Nuclear's role confirmed in TVA plan

07 March 2011

Nuclear energy features heavily in the Tennessee Valley Authority's (TVA's) newly completed integrated resource plan (IRP), which will direct the authority's developments over the next two decades. 


Watts Bar (TVA)
TVA's Watts Bar nuclear plant (Image: TVA)

The plan identifies the resources that will be needed to satisfy expected energy demand in the Tennessee Valley region over the next 20 years, said the authority. Together with an environmental impact statement (EIS), it was draw up after "extensive analysis and collaboration with TVA partners and stakeholders" over a two-year period.
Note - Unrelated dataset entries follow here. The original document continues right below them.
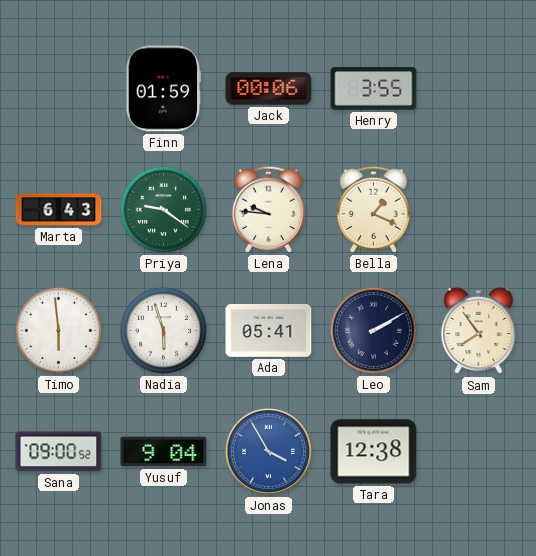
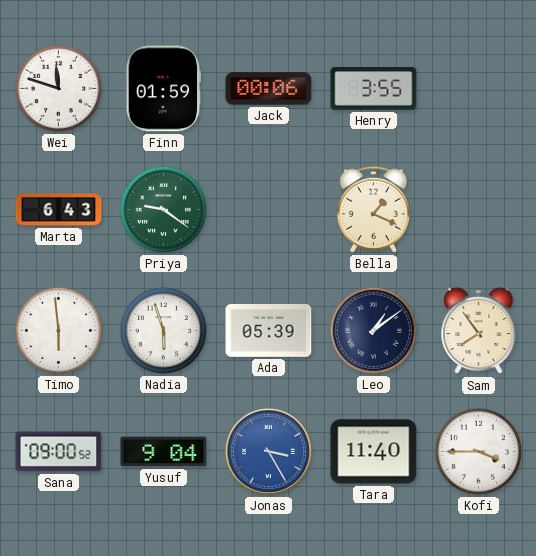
Wei: none -> 11:48
Lena: 9:46 -> none
Ada: 05:41 -> 05:39
Leo: 2:10 -> 1:09
Jonas: 3:55 -> 3:25
Tara: 12:38 -> 11:40
Kofi: none -> 3:45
In its draft IRP, TVA developed six future energy scenarios plus two different iterations of a reference forecast, then applied five different strategies to different scenarios to arrive at three top-ranked strategies for further investigation. From those top-ranked strategies, a so-called recommended planning direction was developed, which was then evaluated over all eight of the identified scenarios.
The final recommended planning direction sees the TVA adding nuclear capacity from a minimum of 1150 MWe - represented by the ongoing completion of Watts Bar unit 2 - up to a maximum of 5900 MWe in the period 2014-2029. New natural gas-fired capacity of 900-9300 MWe is foreseen on a similar timescale, while new coal capacity of up to 900 MWe might be needed by the end of the forecast period.
Going further, nuclear expansion is called for under all scenarios except those that forecast a significant economic downturn, when no load growth was anticipated.
Next steps recommended for nuclear energy in the IRP document include completing project specific evaluation of the technology earmarked for new nuclear capacity at the at Bellefonte site and refining timings for the project. Work was abandoned on two 1213 MWe Babcock & Wilcox pressurized water reactors at the site in the 1980s, but the TVA has requested that site's construction licence be reinstated with a view to completing one of the units as a preferable route to an entire new-build project. The document also recommends the continuation of studies on the development of small modular reactors.
The strategy underlines TVA's already avowed plan to "lead the nation in improved air quality and increased nuclear production," the authority claims. "TVA's IRP has produced an energy resource strategy that will help TVA meet the Tennessee Valley region's energy demands in the future in a sustainable manner. Implementing this strategy will also help TVA meet its renewed vision - to be one of the nation’s leading providers of low-cost and cleaner energy by 2020," it concludes.
The TVA's board of directors will be asked to approve the recommended planning direction at a meeting on 14 April.